Methods: Twenty-five intraoperative photos of CVS were analyzed by both JARVIS to produce a numerical score and eight attending surgeons using a 6-point scale. Surgeons also decided whether or not to clip the cystic duct and artery based on each image alone and explained their reasoning if they chose not to. An average agreement between surgeons of >70% and a >70% value from JARVIS were used as cut-offs to represent a positive response to clipping. Congruence between JARVIS analysis and surgeon evaluations was then assessed, and statistical analyses were performed to detect outliers.
Results: JARVIS demonstrated congruence with surgeon analysis on 17 of the 25 images (68%). There was a higher degree of agreement on images where surgeons agreed it was safe to clip the cystic duct and artery (71.43%) than on images where surgeons agreed not to clip (66.67%). Visualization of raw data also showed that surgeon respondents agreed unanimously on six images. Of those six images, only one image was deemed safe to clip by all surgeons.

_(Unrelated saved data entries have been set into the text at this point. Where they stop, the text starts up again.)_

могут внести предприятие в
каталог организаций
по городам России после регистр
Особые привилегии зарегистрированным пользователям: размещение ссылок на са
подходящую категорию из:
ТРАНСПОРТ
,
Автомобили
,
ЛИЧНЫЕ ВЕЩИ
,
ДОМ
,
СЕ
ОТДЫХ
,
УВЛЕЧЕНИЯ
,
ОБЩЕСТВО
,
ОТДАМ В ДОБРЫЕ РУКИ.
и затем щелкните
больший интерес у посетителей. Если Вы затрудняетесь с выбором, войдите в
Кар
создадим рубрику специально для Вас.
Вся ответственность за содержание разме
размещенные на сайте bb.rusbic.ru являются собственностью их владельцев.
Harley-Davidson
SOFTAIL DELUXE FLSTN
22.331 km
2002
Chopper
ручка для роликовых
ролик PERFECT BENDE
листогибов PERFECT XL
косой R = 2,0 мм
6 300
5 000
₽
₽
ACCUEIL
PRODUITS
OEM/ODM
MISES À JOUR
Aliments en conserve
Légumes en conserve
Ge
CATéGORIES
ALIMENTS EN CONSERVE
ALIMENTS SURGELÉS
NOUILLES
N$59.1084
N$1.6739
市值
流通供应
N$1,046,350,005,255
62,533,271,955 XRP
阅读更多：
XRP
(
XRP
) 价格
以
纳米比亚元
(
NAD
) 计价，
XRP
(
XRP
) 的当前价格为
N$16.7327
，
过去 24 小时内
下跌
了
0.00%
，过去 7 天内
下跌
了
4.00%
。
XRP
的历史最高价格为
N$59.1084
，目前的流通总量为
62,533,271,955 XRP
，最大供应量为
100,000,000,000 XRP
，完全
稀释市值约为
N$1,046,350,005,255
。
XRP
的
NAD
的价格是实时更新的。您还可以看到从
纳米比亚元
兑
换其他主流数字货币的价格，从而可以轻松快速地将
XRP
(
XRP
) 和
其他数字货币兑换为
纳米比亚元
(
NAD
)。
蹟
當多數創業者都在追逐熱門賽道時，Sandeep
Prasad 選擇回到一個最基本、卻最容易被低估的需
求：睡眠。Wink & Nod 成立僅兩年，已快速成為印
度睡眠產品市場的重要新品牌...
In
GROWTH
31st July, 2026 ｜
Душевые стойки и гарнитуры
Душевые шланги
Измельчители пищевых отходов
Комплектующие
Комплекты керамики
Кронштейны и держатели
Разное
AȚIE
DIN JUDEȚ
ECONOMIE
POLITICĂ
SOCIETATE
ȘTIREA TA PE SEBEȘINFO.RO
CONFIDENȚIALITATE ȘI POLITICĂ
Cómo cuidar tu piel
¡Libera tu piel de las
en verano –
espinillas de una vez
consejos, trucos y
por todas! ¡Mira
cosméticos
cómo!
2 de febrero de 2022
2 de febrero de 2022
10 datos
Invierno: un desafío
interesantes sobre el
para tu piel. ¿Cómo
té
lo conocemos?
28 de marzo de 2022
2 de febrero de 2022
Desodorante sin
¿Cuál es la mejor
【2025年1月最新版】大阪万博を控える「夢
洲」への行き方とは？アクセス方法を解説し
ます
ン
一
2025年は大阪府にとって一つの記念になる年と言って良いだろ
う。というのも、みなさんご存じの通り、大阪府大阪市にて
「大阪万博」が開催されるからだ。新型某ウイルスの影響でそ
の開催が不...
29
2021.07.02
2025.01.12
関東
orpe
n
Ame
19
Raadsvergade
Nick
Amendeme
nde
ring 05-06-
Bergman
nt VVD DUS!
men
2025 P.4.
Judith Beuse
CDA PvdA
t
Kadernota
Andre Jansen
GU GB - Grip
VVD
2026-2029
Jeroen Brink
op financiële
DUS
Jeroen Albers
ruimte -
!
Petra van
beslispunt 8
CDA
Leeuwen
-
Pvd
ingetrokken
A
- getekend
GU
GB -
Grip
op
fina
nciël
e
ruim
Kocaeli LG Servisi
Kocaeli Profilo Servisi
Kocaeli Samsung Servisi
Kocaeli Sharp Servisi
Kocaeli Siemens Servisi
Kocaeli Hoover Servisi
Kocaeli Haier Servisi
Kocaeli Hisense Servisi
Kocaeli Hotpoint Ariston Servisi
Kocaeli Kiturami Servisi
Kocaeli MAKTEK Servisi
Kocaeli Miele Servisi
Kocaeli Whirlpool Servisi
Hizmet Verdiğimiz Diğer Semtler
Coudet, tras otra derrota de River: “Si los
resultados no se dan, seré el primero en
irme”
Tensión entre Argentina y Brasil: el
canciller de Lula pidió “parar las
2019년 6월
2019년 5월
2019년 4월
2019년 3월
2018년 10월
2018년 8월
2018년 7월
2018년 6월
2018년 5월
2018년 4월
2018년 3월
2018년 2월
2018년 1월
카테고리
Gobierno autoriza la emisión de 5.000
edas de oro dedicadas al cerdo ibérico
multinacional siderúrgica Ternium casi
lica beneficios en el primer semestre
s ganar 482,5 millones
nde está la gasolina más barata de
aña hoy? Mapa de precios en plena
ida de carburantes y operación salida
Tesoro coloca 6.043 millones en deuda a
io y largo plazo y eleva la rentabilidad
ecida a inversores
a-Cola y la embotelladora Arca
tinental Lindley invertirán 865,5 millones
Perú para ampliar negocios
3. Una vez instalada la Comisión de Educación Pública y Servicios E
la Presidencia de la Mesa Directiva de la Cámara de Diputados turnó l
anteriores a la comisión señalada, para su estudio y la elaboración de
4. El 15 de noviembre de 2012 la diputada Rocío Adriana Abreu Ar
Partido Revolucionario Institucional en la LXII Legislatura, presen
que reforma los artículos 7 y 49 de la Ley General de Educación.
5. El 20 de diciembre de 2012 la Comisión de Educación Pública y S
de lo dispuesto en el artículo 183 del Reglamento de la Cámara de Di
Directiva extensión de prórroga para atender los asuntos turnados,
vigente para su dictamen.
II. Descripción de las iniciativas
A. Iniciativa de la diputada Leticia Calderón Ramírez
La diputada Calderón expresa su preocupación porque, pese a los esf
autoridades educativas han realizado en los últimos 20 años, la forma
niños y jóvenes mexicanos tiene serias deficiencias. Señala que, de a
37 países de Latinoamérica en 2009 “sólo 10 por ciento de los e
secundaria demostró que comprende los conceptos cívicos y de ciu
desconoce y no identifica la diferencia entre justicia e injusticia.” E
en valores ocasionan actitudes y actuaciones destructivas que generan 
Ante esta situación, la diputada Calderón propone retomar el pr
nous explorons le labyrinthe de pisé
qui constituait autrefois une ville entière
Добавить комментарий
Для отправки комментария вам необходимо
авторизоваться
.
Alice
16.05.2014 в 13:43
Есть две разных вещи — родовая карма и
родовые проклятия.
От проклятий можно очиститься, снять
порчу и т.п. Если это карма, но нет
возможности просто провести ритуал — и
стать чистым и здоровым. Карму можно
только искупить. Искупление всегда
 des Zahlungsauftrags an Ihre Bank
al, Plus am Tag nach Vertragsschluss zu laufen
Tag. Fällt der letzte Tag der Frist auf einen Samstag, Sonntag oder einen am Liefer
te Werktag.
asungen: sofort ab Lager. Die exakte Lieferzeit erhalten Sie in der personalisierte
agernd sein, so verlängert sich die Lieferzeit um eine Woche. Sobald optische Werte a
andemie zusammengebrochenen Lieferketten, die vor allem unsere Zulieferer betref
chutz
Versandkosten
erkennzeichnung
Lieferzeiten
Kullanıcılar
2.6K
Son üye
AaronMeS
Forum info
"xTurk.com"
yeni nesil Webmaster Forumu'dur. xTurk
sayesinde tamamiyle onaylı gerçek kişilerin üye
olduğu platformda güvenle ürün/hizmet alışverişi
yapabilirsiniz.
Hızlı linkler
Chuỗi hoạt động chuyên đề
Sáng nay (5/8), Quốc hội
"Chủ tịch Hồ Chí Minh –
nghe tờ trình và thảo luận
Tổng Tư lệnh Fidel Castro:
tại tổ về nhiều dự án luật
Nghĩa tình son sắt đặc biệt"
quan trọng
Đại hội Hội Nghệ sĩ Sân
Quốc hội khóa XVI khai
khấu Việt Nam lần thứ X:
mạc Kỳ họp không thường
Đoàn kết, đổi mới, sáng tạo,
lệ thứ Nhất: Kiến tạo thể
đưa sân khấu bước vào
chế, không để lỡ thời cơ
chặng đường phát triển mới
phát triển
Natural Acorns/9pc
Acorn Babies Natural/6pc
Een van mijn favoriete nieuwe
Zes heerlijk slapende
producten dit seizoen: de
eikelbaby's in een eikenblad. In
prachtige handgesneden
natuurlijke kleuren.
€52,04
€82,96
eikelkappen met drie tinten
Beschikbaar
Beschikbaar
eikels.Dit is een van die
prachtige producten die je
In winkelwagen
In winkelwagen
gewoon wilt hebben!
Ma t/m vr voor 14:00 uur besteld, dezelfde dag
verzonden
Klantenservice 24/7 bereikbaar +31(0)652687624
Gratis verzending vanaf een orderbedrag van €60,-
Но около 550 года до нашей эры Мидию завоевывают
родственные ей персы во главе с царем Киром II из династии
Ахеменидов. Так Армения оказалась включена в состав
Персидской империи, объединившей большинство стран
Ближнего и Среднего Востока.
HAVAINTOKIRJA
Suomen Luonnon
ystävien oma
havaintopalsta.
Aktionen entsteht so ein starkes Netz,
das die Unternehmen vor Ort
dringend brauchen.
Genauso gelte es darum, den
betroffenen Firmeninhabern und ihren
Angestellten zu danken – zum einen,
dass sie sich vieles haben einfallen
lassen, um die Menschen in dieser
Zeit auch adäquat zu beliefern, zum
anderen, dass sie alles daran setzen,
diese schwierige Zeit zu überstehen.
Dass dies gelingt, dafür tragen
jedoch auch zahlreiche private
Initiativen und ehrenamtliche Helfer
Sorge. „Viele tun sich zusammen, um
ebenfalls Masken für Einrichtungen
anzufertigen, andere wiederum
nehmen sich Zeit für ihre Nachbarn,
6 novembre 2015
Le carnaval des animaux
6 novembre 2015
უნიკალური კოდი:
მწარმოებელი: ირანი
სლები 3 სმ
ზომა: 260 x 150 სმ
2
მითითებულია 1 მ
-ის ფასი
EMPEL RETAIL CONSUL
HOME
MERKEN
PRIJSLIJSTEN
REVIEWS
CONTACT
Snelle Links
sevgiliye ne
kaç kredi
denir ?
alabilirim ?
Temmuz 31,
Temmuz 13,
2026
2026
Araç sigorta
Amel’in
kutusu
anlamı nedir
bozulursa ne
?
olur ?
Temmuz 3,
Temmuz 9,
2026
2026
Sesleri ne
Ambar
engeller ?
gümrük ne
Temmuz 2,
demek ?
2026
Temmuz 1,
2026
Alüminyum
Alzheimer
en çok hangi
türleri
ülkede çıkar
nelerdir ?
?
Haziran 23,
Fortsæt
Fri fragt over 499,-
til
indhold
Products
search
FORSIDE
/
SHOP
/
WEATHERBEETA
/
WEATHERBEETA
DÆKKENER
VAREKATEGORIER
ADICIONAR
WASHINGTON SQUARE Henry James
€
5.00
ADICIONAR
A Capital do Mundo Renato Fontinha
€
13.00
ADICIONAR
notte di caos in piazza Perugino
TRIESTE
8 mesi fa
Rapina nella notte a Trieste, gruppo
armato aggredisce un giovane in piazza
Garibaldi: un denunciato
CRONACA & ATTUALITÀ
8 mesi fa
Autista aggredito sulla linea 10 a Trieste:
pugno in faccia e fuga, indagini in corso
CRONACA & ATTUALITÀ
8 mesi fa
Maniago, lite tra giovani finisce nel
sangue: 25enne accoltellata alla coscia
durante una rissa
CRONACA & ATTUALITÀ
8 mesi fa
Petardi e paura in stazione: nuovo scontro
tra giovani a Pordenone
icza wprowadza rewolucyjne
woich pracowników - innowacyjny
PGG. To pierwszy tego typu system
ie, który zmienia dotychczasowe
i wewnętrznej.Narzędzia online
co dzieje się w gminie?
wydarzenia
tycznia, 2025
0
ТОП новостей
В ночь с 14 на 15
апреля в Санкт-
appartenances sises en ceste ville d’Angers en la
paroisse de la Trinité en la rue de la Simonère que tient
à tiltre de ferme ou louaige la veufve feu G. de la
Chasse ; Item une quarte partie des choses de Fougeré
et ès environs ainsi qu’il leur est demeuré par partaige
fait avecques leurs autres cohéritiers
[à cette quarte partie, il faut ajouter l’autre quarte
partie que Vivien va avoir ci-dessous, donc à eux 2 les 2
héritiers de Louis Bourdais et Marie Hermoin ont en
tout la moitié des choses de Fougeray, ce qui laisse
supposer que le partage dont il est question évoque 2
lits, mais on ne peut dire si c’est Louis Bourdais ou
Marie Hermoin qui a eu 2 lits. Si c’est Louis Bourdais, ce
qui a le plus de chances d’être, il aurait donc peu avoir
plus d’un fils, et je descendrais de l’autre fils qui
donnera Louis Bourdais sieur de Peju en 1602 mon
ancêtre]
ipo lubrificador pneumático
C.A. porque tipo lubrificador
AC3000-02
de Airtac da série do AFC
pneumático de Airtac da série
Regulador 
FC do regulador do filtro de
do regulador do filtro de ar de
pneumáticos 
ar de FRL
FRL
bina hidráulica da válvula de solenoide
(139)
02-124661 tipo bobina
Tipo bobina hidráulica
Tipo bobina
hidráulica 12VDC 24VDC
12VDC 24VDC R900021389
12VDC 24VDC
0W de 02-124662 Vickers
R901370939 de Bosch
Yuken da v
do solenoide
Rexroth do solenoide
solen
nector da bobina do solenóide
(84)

Conclusion: The study challenges JARVIS’s potential as an adjunct to human interpretation in identifying critical landmarks during LC. There were inconsistencies between JARVIS analysis and surgeon evaluations, and using a cut-off of 70% did not significantly improve agreement. Additionally, patterns of disagreement amongst the surgeons reflect a degree of surgical intuition used intraoperatively. The explanations surgeons gave for not clipping demonstrates how each surgeon differs in their perception of a dissected structure and how elements outside of the CVS—such as camera angle and placement of tools—are factored into their decision. Nevertheless, the ability of AI tools to replicate human judgment or aid in trainee development of surgical intuition are important future considerations. Further studies with larger sample sizes and with surgeons at different levels of training are planned to gain deeper insights into surgeons' decision-making processes.